女性優位のスタイルなだけに、女性は男性への配慮が必要です。女性が腰を落としすぎると男性は息ができなくなります。
ローションをデリケートゾーンに塗布するのはごく少量にしましょう。多く塗布してしまうと、男性の喉にローションが詰まったり、誤って気管に入ると危険です。
48手には「寄り添い(よりそい)」、「雁が首(かりがくび)」、「椋鳥(むくどり)」など他にもいろいろなスタイルがありますが、もっとも女性が快感を得られるのは岩清水ではないでしょうか。
岩清水は男性の顔に腰掛ける羞恥心とは裏腹に、優越感と征服感にも浸れるスタイルです。
男性優位であるはずのクンニリングスを、女性の意思で刺激を変えられるのも岩清水の魅力。
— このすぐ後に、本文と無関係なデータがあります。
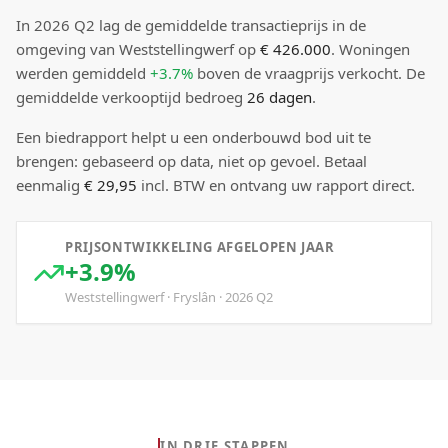
In
2026
Q
2
lag de
gemiddelde transactieprijs
in de
omgeving van Weststellingwerf
op
€ 426.000
.
Woningen
werden gemiddeld
+3.7%
boven
de vraagprijs verkocht.
De
gemiddelde verkooptijd bedroeg
26
dagen
.
Een biedrapport helpt u een onderbouwd bod uit te
brengen: gebaseerd op data, niet op gevoel. Betaal
eenmalig
€ 29,95
incl. BTW en ontvang uw rapport direct.
PRIJSONTWIKKELING AFGELOPEN JAAR
+3.9%
Weststellingwerf
·
Fryslân
·
2026
Q
2
IN DRIE STAPPEN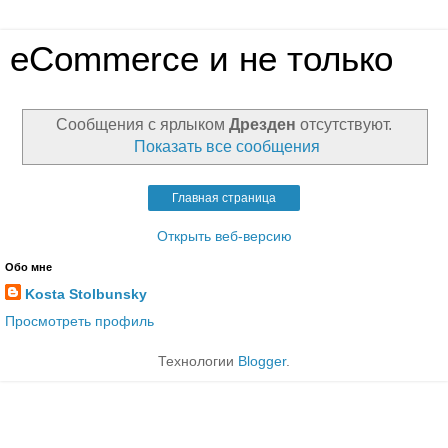
eCommerce и не только
Сообщения с ярлыком
Дрезден
отсутствуют.
Показать все сообщения
Главная страница
Открыть веб-версию
Обо мне
Kosta Stolbunsky
Просмотреть профиль
Технологии
Blogger
.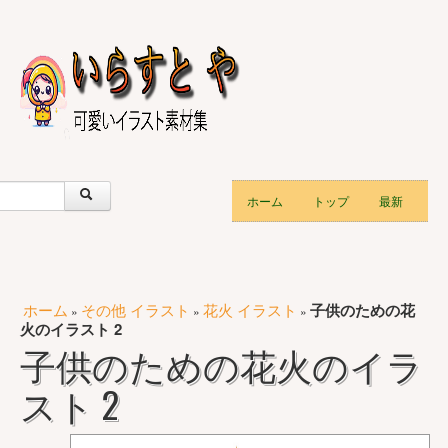
ホーム
トップ
最新
ホーム
その他 イラスト
花火 イラスト
子供のための花
»
»
»
火のイラスト 2
子供のための花火のイラ
スト 2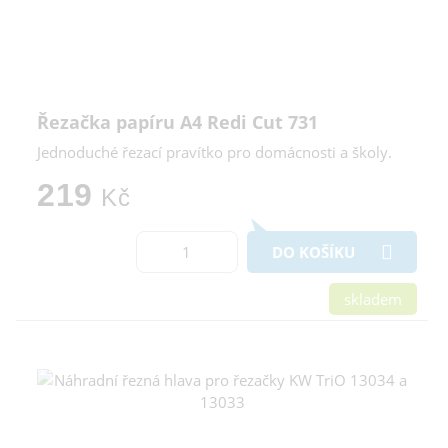
Řezačka papíru A4 Redi Cut 731
Jednoduché řezací pravítko pro domácnosti a školy.
219
Kč
DO KOŠÍKU
skladem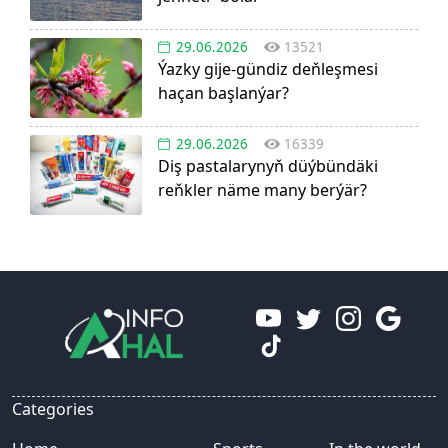
29.06.2026
13521
Ýazky gije-gündiz deňleşmesi
haçan başlanýar?
29.06.2026
16339
Diş pastalarynyň düýbündäki
reňkler näme many berýär?
Categories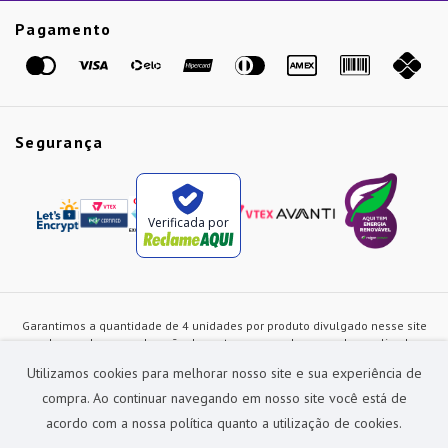
Etiqueta Amarela
Pagamento
Marcas
Segurança
Verificada por
Garantimos a quantidade de 4 unidades por produto divulgado nesse site
ou de acordo com a duração dos estoques, sendo as vendas realizadas
apenas no varejo. Os preços e as condições de pagamento poderão ser
Utilizamos cookies para melhorar nosso site e sua experiência de
alterados a qualquer instante sem prévia comunicação e são exclusivos
para a loja virtual, não restando nenhuma obrigação de prática similar nas
compra. Ao continuar navegando em nosso site você está de
lojas físicas da rede Preçolandia. Todas as imagens dos produtos são
acordo com a nossa política quanto a utilização de cookies.
meramente ilustrativas.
腰を前後に動かせばデリケートゾーン全体の刺激に。腰を上下に動かせば、刺激の強弱を変えられます。
それでも結局は女性がどれだけ快感を得らえるかは、男性の舌技にかかっています。仰向けになった男性は首しか動かすことができず、器用な動きができません。
女性はお気に入りの刺激法や重点的に攻めて欲しいところをリクエストしたり、喘ぎ声に強弱をつけて男性を誘導すれば快感もどんどん増していくでしょう。
クンニリングスをするなら、顔面騎乗位の岩清水はおすすめの前戯。 岩清水は自由度の高いクンニリングス法で、女性の腰の動きによって刺激を変えられたり、クンニリングスをされながら乳首やクリトリスなどの性感帯を同時に愛撫できます。
女性が横になってクンニリングスされるよりも、岩清水のビジュアルはとても官能的。男性の顔にまたがり快感と優越感に浸りながら、舌の動きを存分に楽しみましょう。
クンニリングスである以上、男性の舌技は最大のポイントになります。女性が上手に腰を動かしたり、喘ぎ声の強弱で男性を誘導したり、直接リクエストしても良いでしょう。
クンニリングス全般に言えることですが、デリケートゾーンをさらけ出します。アンダーヘアの処理、ニオイ対策、黒ずみ対策をしっかり行わないと男性が興ざめしてしまうかも。デリケートゾーンのケアはセックスのエチケット。デリケートゾーンのケアに妥協と油断は禁物です。
セックスは一種類の体位をずっとやり続けるだけでなく、複数組み合わせるとさらに満足度の高い時間が過ごせます。新しい体位にチャレンジするだけでなく、体位の順番を入れ替えたりの工夫もおすすめです。